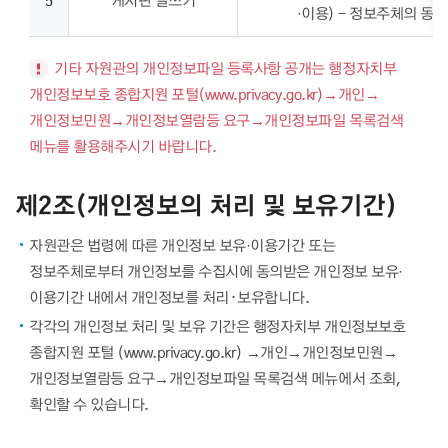
5
게시판 글쓰기
·이용) - 정보주체의 동의
기타 자원관의 개인정보파일 등록사항 공개는 행정자치부
개인정보보호 종합지원 포털(www.privacy.go.kr)→개인→
개인정보민원→개인정보열람등 요구→개인정보파일 목록검색
메뉴를 활용해주시기 바랍니다.
제2조(개인정보의 처리 및 보유기간)
자원관은 법령에 따른 개인정보 보유·이용기간 또는
정보주체로부터 개인정보를 수집시에 동의받은 개인정보 보유·
이용기간 내에서 개인정보를 처리᛫보유합니다.
각각의 개인정보 처리 및 보유 기간은 행정자치부 개인정보보호
종합지원 포털 (www.privacy.go.kr) →개인→개인정보민원→
개인정보열람등 요구→개인정보파일 목록검색 메뉴에서 조회,
확인할 수 있습니다.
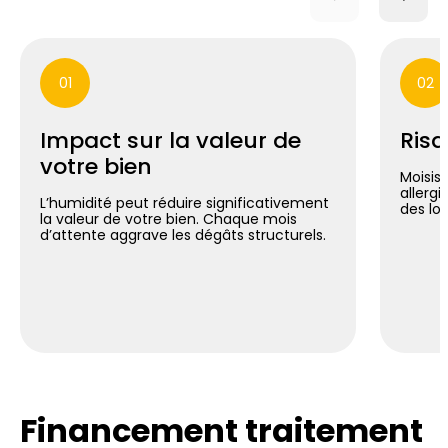
01
02
Impact sur la valeur de
Risq
votre bien
Moisis
allergi
L’humidité peut réduire significativement
des lo
la valeur de votre bien. Chaque mois
d’attente aggrave les dégâts structurels.
Financement traitement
====
=== What the task asks ===
Only the lines from the one with "Impact sur la valeur de" to the end of the listing are wanted. Print them exactly, keeping both ends.

=== Written response ===
Impact sur la valeur de
Risq
votre bien
Moisis
allergi
L’humidité peut réduire significativement
des lo
la valeur de votre bien. Chaque mois
d’attente aggrave les dégâts structurels.
Financement traitement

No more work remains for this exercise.